Academic Twitter conferences are still mostly experimental, and ours builds on the trail blazed by the Women in International Security Canada (WIISC) Twitter Conferences of 2019 and 2020. Indeed, we remain grateful to Veronica Kitchen and Tanya Irwin for sharing their lessons learned with us. Our gratitude also goes to SSHRC for an Exchange Grant (Knowledge Mobilization) that has allowed CIPS to hire Caroline Dunton, PhD student in the uOttawa School of Politics to assist with the event. 

Our conference did not require all presenters to have a public Twitter account, only that presentations be made “Tweetable” in 6-12 Tweets. Accordingly, some presentations will be Tweeted by the authors themselves, others via the CIPS Twitter account. A brief discussion and question period will follow each panel, to be curated by the panel chairs and myself.
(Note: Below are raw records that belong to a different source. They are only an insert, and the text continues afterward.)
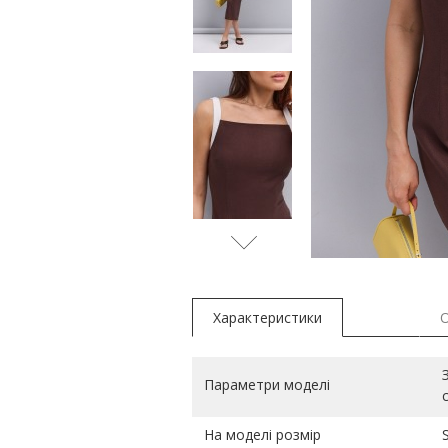
молочн
Характеристики
Параметри моделі
На моделі розмір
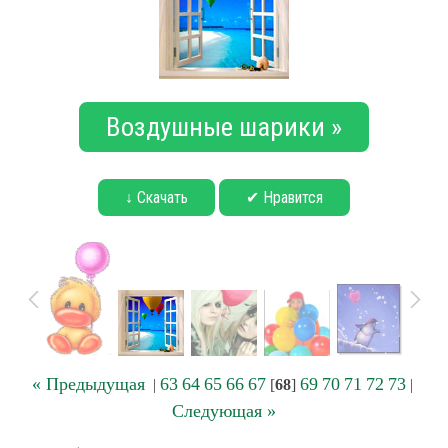
Воздушные шарики »
↓ Скачать
✔ Нравится
« Предыдущая
63
64
65
66
67
69
70
71
72
73
|
[
68
]
|
Следующая »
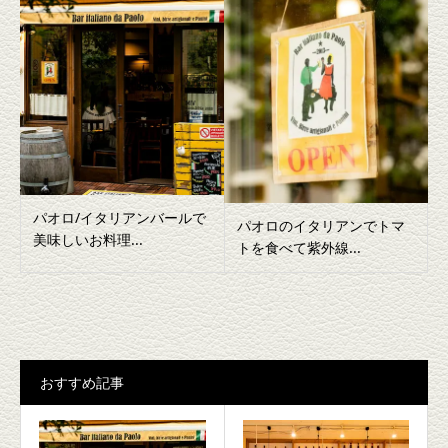
パオロ/イタリアンバールで
パオロのイタリアンでトマ
美味しいお料理...
トを食べて紫外線...
おすすめ記事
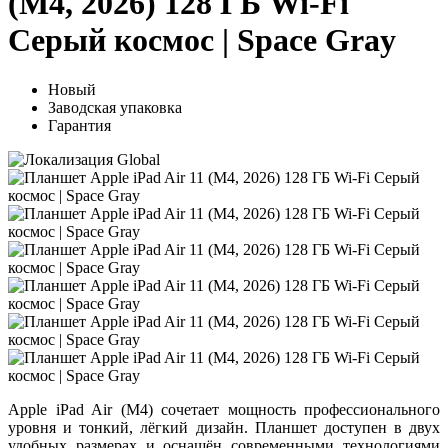
(M4, 2026) 128 ГБ Wi-Fi
Серый космос | Space Gray
Новый
Заводская упаковка
Гарантия
Apple iPad Air (M4)
сочетает мощность профессионального
уровня и тонкий, лёгкий дизайн. Планшет доступен в двух
удобных размерах и оснащён современными технологиями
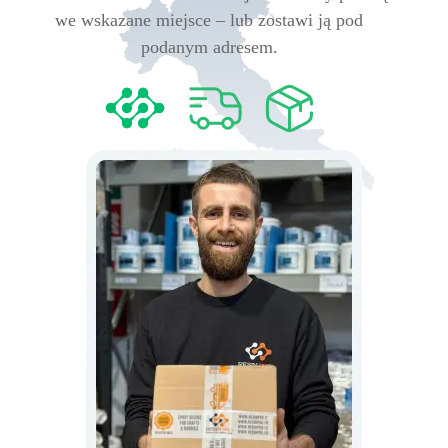
we wskazane miejsce – lub zostawi ją pod
podanym adresem.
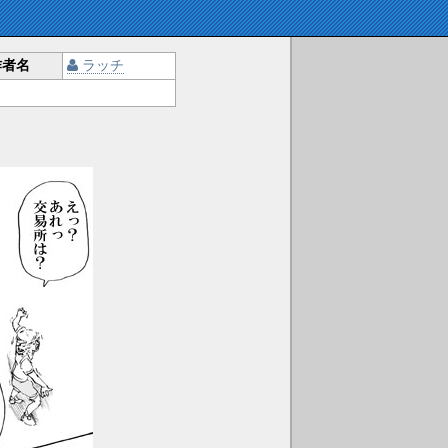
作者名
ラッチ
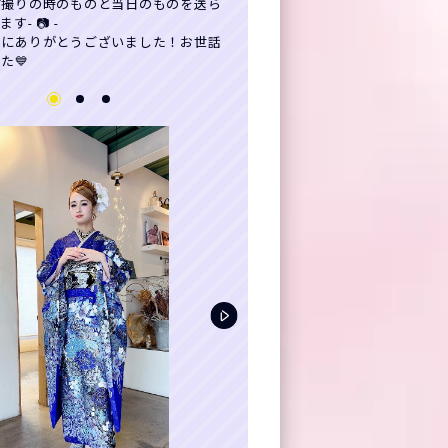
前撮りの時のものと当日のものを送ら
す- 📷 -
当にありがとうございました！お世話
た💙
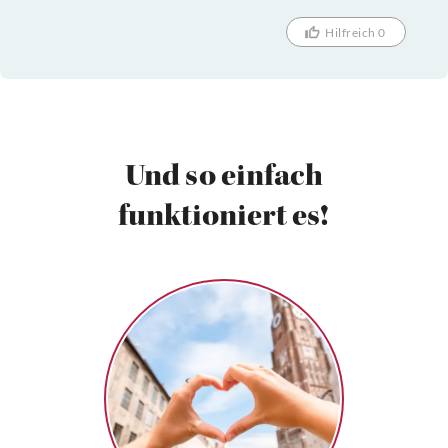
Hilfreich 0
Und so einfach
funktioniert es!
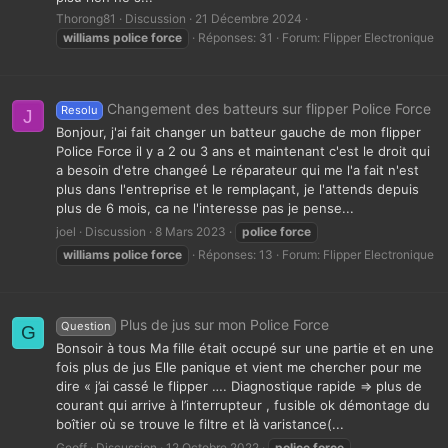
Thorong81
Discussion
21 Décembre 2024
williams
police
force
Réponses: 31
Forum:
Flipper Electronique
Changement des batteurs sur flipper Police Force
Resolu
J
Bonjour, j'ai fait changer un batteur gauche de mon flipper
Police Force il y a 2 ou 3 ans et maintenant c'est le droit qui
a besoin d'etre changeé Le réparateur qui me l'a fait n'est
plus dans l'entreprise et le remplaçant, je l'attends depuis
plus de 6 mois, ca ne l'interesse pas je pense...
joel
Discussion
8 Mars 2023
police
force
williams
police
force
Réponses: 13
Forum:
Flipper Electronique
Plus de jus sur mon Police Force
Question
G
Bonsoir à tous Ma fille était occupé sur une partie et en une
fois plus de jus Elle panique et vient me chercher pour me
dire « j’ai cassé le flipper …. Diagnostique rapide => plus de
courant qui arrive à l’interrupteur , fusible ok démontage du
boîtier où se trouve le filtre et là varistance(...
Geoff
Discussion
12 Octobre 2022
police
force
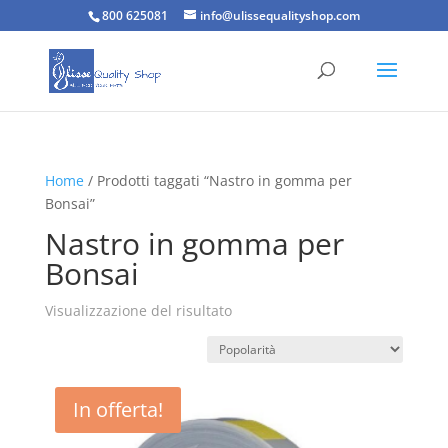
800 625081
info@ulissequalityshop.com
Home
/ Prodotti taggati “Nastro in gomma per
Bonsai”
Nastro in gomma per
Bonsai
Visualizzazione del risultato
In offerta!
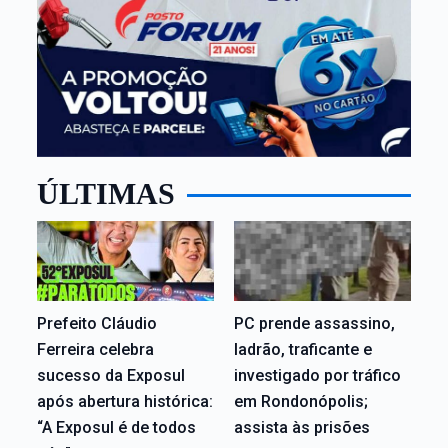
ÚLTIMAS
Prefeito Cláudio
PC prende assassino,
Ferreira celebra
ladrão, traficante e
sucesso da Exposul
investigado por tráfico
após abertura histórica:
em Rondonópolis;
“A Exposul é de todos
assista às prisões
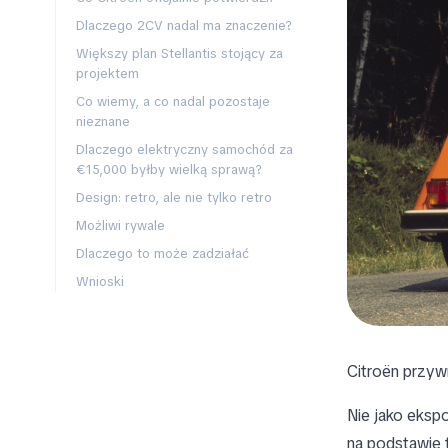
Dlaczego 2CV nadal ma znaczenie?
Większy plan Stellantis stojący za
projektem
Co wiemy, a co nadal pozostaje
nieznane
Dlaczego elektryczny samochód za
€15,000 byłby wielką sprawą?
Design: retro, ale nie tylko retro
Możliwi rywale
Dlaczego to może zadziałać
Wnioski
Citroën przywr
Nie jako ekspo
na podstawie t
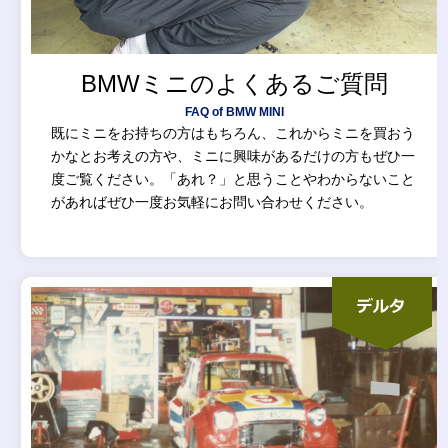
BMWミニのよくあるご質問
FAQ of BMW MINI
既にミニをお持ちの方はもちろん、これからミニを買おう
かなとお考えの方や、ミニに興味があるだけの方もぜひ一
度ご覧ください。「あれ？」と思うことやわからないこと
があればぜひ一度お気軽にお問い合わせください。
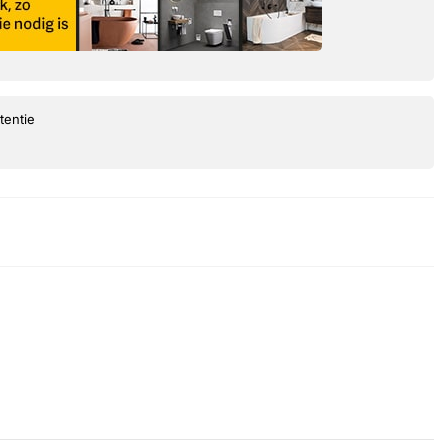
tentie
As the conference is taking place during a global health and education emergency, we asked for presentations to be based on past and current research rather than completed papers. That said, we did ask each presented for a short contribution to the CIPS Blog, to be published right after the conference – as indicated in the schedule of presentations below. We will call this “CIPS Symposium: Understanding the Five Eyes.”

As with most experimental forms of scholarly interaction and knowledge dissemination, some hiccups are to be expected. Our hope is that you will nevertheless join us on Twitter to discuss the events and processes that have shaped, and continue to shape, the evolution of this remarkable “network of networks.” 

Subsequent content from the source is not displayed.